Война страшна покаянием. Стеклодув
Шрифт:
И его вдруг осенила догадка. Не было предательства. Не было внедренного агента. Не было его просчетов и пагубных ошибок. Всему виной Стеклодув. Он построил всю цепь причинно-следственных связей, он заманил его в засаду, он передал его в руки краснобородого полковника, он подверг его истязаниям и оставил висеть под балкой, и теперь молчаливо смотрит, что же с ним будет. Как он, Суздальцев, станет действовать. Какие стихи станет читать при следующих истязаниях. Какую молитву прочтет в свой смертный час. И это открытие поразило его. Стеклодув был не благ, не человеколюбец, он был испытатель, исследователь. Ставил над Суздальцевым опыт, как ставят эксперимент над мышью. И бесполезно его умолять, бесполезно звать на помощь. Он, бесстрастно и молча, созерцает, как Суздальцев, засеченный едва ли не насмерть, висит на веревках под печальной звездой Герата.
И от этого ему вдруг стало смешно. Он засмеялся, сотрясая грудь, чувствуя нестерпимую боль, — от ударов плетью
Он перепорхнул из ужасной яви в сладостный спасительный сон, который и был явью, превратив недавние потрясения в несуществующее наваждение. Словно кто-то повел рукой, сдвигая прочь краснобородого иранца, его горбоносого подручного с плеткой, и второго с огненным раствором в ведре. А открылась деревенская изба, в которой он когда-то провел незабвенно-счастливое время. И в этой избе, среди половиков, икон, наивных фотографий, — тетя Поля, полненькая, шустрая. К ней, деревенской знахарке и целительнице, соседки несут больных петухов. Они держат петухов на руках, как младенцев. У птиц раскрыты клювы, высунуты больные, обложенные известковым налетом языки, которые тетя Поля называет «тиун», видоизмененный «типун». Бедные птицы не могут клевать, грустнеют, тускнеют и падают замертво с насеста. У принесенных птиц — зеленые хвосты, золотые груди, огненные, налитые соком гребни, рубиновые страдающие и злые глаза. Тетя Поля жует ржаной мякиш, при этом что-то бормочет, невнятно приговаривает, так, чтобы никто не услышал. Но он-то знает, что это смесь языческого заговора про Анадырь-камень, в который изгоняется птичья хворь, и молитвы Богородице, заступницы за людей и птиц.

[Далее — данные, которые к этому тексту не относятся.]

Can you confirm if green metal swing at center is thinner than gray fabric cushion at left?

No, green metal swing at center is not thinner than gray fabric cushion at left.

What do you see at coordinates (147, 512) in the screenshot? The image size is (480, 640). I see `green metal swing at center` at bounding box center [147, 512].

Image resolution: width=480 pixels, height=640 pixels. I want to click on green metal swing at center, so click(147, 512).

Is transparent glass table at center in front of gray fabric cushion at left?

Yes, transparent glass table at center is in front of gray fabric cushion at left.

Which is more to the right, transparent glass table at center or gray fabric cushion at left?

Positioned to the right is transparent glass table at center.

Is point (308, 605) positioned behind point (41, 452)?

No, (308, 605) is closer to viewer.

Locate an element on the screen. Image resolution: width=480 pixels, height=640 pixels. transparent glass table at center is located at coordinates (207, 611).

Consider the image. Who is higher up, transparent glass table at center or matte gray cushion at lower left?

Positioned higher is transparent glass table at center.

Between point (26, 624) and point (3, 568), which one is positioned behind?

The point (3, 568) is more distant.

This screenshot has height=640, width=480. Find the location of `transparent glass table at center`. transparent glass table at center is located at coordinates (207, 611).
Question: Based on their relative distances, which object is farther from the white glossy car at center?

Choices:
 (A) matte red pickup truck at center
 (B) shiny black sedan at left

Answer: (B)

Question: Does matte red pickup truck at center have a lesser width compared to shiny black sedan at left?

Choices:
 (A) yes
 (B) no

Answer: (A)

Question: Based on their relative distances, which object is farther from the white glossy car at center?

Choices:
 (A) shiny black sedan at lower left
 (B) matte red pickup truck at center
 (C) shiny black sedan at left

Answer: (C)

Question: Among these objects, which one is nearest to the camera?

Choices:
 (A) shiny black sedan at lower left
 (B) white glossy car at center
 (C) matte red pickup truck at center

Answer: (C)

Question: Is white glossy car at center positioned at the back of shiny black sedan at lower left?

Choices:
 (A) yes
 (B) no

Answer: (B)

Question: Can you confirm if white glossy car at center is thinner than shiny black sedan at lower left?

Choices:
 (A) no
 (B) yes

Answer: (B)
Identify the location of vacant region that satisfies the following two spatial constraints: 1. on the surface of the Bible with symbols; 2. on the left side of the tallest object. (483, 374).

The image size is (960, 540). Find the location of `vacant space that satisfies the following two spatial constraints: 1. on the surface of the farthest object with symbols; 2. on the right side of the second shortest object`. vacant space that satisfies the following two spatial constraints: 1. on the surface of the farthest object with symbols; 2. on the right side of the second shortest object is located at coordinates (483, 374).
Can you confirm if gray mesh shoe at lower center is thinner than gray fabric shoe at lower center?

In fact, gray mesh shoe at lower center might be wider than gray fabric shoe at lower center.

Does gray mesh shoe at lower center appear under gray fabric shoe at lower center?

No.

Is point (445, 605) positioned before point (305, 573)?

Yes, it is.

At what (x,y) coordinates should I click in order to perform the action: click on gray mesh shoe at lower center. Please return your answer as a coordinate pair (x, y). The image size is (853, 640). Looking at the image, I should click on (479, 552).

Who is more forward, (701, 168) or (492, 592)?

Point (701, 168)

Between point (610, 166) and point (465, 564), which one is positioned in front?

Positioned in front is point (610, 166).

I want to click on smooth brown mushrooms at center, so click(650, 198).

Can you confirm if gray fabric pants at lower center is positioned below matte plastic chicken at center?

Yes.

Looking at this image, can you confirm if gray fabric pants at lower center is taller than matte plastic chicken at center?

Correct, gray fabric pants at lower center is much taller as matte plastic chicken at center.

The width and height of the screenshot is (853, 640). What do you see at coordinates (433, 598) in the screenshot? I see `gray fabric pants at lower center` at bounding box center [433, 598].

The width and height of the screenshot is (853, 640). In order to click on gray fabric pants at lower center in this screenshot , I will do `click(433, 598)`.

Тетя Поля бормочет, ее милое домашнее лицо исполнено сосредоточенной зоркости, нос заострился, брови приподнялись, и глаза округлились. Она сама стала похожа на птицу, вот-вот на голове ее вспыхнет огненный гребень. Продолжая бормотать, она хватает птицу за язык, срывает тиун и, не давая разлиться крови, лепит на птичий клюв жеваный хлебный мякиш, сдавливая клюв, не пуская рвущуюся птицу. То же она проделывает с остальными петухами, исцеляя их ржаной силой, своей слюной и таинственной хлыстовской молитвой.

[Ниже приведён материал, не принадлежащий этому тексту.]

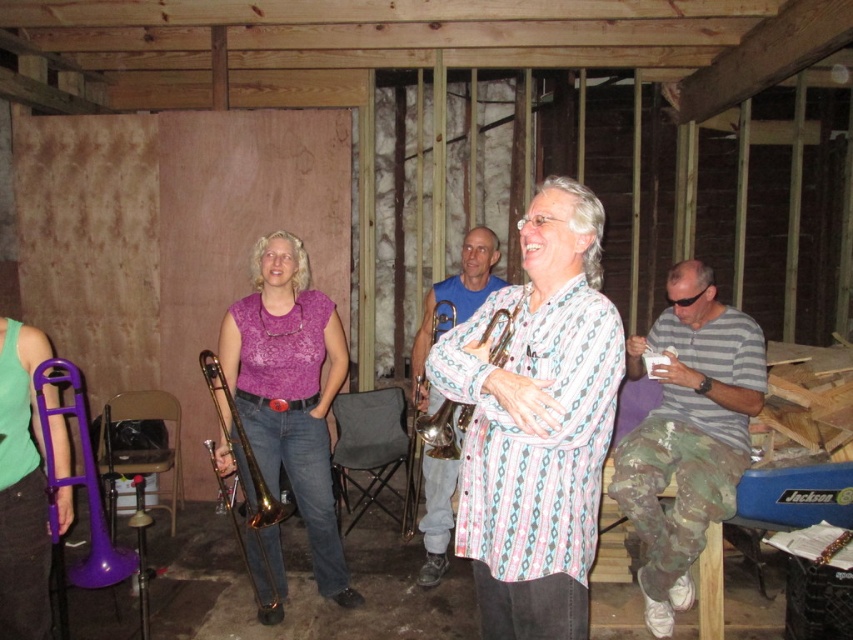 Question: Which of these objects is positioned farthest from the pink patterned shirt at center?

Choices:
 (A) gray striped shirt at right
 (B) gold shiny trumpet at center
 (C) gold brass trombone at center

Answer: (B)

Question: Can you confirm if lace fabric blouse at center is positioned below gold shiny trumpet at center?

Choices:
 (A) no
 (B) yes

Answer: (B)

Question: Is gold brass trombone at center wider than gold shiny trumpet at center?

Choices:
 (A) yes
 (B) no

Answer: (A)

Question: Which of the following is the closest to the observer?

Choices:
 (A) (497, 323)
 (B) (254, 528)
 (C) (733, 509)

Answer: (A)

Question: Can you confirm if gray striped shirt at right is positioned to the left of gold shiny trumpet at center?

Choices:
 (A) no
 (B) yes

Answer: (A)

Question: Which object is positioned farthest from the pink striped shirt at center?

Choices:
 (A) lace fabric blouse at center
 (B) pink patterned shirt at center
 (C) gray striped shirt at right

Answer: (B) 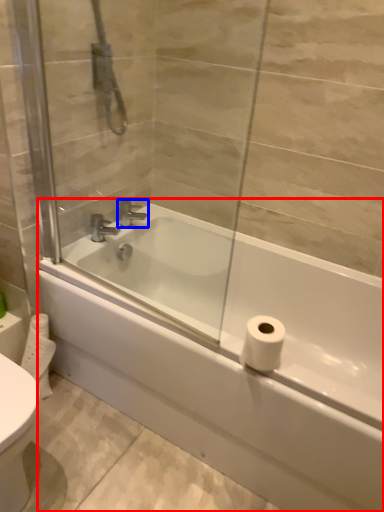 Question: Which point is further to the camera, bathtub (highlighted by a red box) or tap (highlighted by a blue box)?

Choices:
 (A) bathtub
 (B) tap

Answer: (B) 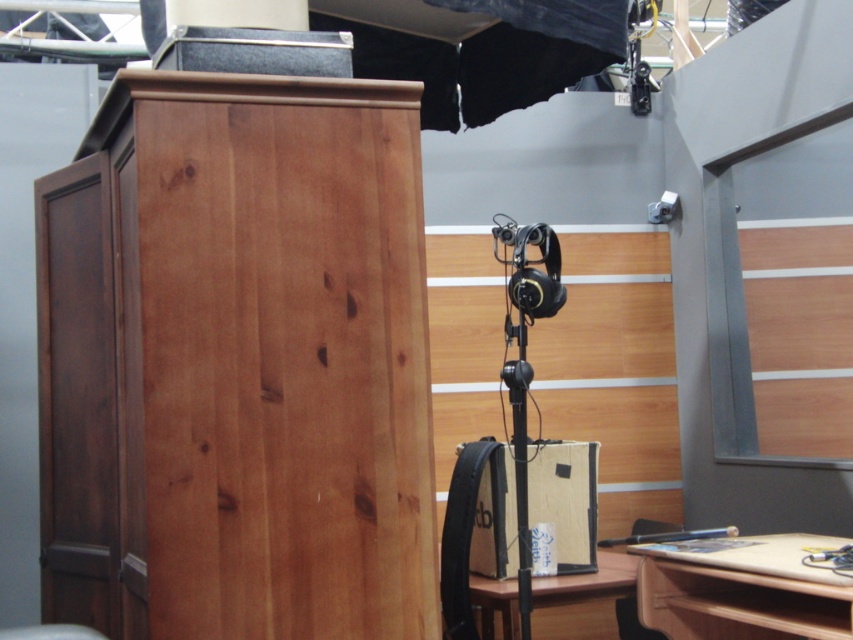 Based on the photo, you are setting up a recording studio and need to place a large mixing console that requires 2 meters of space. You see the wooden desk at lower right and the wooden desk at lower center in the studio. Which desk should you choose to accommodate the mixing console?

The wooden desk at lower right has a larger width than the wooden desk at lower center, so you should choose the wooden desk at lower right to accommodate the mixing console since it provides more space.

You are setting up a microphone stand and need to choose between the wooden desk at lower right and the wooden desk at lower center for placing it. Which desk has enough space to accommodate the microphone stand comfortably?

The wooden desk at lower right is larger in size than the wooden desk at lower center, so it has enough space to accommodate the microphone stand comfortably.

Женщины благодарят знахарку кто скомканными рублевками, кто десятком яиц, кто кусочком домашнего сальца. Поворачиваются одна за другой, неся под мышками петухов, идут через сени на снежное крыльцо. Он видит их умиротворенные лица, и, ступая в снег, они выпускают птиц на свободу. Петухи взлетают и несутся в снега, золотые, изумрудно — зеленые, голубые, фиолетовые, всех цветов радуги райские птицы. Они и есть птицы русского снежного рая, и он так счастлив, поднимает из снега петушиное перо.

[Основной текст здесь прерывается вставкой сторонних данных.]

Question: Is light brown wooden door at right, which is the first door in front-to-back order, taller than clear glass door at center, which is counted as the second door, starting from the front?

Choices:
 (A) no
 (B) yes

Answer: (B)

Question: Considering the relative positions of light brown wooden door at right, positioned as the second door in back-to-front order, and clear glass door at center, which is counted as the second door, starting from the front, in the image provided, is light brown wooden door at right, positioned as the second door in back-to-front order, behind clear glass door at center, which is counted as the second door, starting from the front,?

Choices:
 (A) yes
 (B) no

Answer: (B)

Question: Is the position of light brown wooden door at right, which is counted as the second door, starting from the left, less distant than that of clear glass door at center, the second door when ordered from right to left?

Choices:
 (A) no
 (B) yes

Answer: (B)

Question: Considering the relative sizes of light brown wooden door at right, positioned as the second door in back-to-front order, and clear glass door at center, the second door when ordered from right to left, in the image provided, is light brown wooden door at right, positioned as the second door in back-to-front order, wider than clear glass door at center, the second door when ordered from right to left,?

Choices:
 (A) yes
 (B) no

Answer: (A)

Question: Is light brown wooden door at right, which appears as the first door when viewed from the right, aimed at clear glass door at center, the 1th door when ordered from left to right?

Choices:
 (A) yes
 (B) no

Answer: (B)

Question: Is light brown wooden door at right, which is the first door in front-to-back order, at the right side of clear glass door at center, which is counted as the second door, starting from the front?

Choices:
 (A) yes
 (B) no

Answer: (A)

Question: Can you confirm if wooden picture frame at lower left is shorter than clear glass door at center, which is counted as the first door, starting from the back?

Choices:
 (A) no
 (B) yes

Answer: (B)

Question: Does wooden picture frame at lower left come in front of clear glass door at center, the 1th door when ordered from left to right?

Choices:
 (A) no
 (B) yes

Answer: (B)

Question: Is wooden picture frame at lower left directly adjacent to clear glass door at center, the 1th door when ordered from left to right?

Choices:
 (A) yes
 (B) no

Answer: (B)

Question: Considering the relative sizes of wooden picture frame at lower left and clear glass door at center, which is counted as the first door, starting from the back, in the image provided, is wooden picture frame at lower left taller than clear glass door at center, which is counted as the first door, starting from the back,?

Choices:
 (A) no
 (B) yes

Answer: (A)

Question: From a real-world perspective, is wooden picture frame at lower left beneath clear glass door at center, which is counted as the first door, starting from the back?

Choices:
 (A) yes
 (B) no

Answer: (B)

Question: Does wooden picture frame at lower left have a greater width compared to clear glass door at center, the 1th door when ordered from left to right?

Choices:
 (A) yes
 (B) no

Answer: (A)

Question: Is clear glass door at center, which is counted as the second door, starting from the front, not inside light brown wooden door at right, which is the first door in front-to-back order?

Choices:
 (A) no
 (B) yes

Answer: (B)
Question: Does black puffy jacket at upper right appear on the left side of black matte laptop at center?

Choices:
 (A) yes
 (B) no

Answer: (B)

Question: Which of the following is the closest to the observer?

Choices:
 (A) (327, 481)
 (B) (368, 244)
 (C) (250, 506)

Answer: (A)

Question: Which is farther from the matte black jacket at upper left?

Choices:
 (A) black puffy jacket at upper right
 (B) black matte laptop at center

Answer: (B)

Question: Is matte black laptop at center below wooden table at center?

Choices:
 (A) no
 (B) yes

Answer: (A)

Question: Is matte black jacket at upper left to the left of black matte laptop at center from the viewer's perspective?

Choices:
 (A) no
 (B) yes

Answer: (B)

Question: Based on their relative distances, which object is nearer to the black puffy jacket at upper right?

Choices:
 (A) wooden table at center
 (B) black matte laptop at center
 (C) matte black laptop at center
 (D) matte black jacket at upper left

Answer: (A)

Он бежит за петухами, и птицы подлетают к дворцу, к усадьбе Кускова, куда в детстве водила его мама. Стены усадьбы розовые, с барочной лепниной и полукруглыми пролетами окон. Петухи вплывают, углубляются в стену, как в облако, исчезают их клювы, гребни, их огненные крылья, изумрудные хвосты. Он вслед за птицами проходит сквозь ватную стену и оказывается в залах усадьбы, какими их запомнил с детства. Оббитые парчой стены, старинные шкафы и комоды, письменные столы, и по стенам портреты в золотых рамах. Но в рамах не румяные фрейлины в напудренных париках, не надменные вельможи в золоченых камзолах, а его старинная молоканская родня из старого фамильного альбома. Его бабки, прабабки, окладистые бороды, нежные девичьи лица, прекрасные в своей чистоте и целомудрии. И под этими портретами на кушетке с гнутыми спинами сидит мама, не в своем обычном наряде, не в синем платье с синими стеклянными пуговицами, а в ампирном с высокой грудью, в прозрачных розовых складках. И прическа ее, как носили дамы в век Пушкина, как на портретах Натальи Гончаровой или Анны Керн, гладкие, с высоким пучком, и античным перламутровым гребнем. Она сидит, устало опустив на колени обнаженные до плеч руки и плачет. Плачем знакомым и невыносимым для его детских переживаний, плачет дрожащими губами и обильными слезами. Так плачет она, когда вспоминает отца, убитого под Сталинградом, и сколько бы лет ни проходило со дня этой гибели, он всегда видит ее дрожащие несчастные губы, открытые серые, полные слез глаза и бессильные руки. Это причиняет ему боль, и он всегда убегал от ее слез и страдания. Но теперь он утешает ее, оказывается, произошла ошибка, и отец не погиб, а жив, он здесь, рядом и вот-вот войдет в эту комнату. Он утешает мать, обещает ненадолго уйти и вернуться с отцом, предвкушая их встречу.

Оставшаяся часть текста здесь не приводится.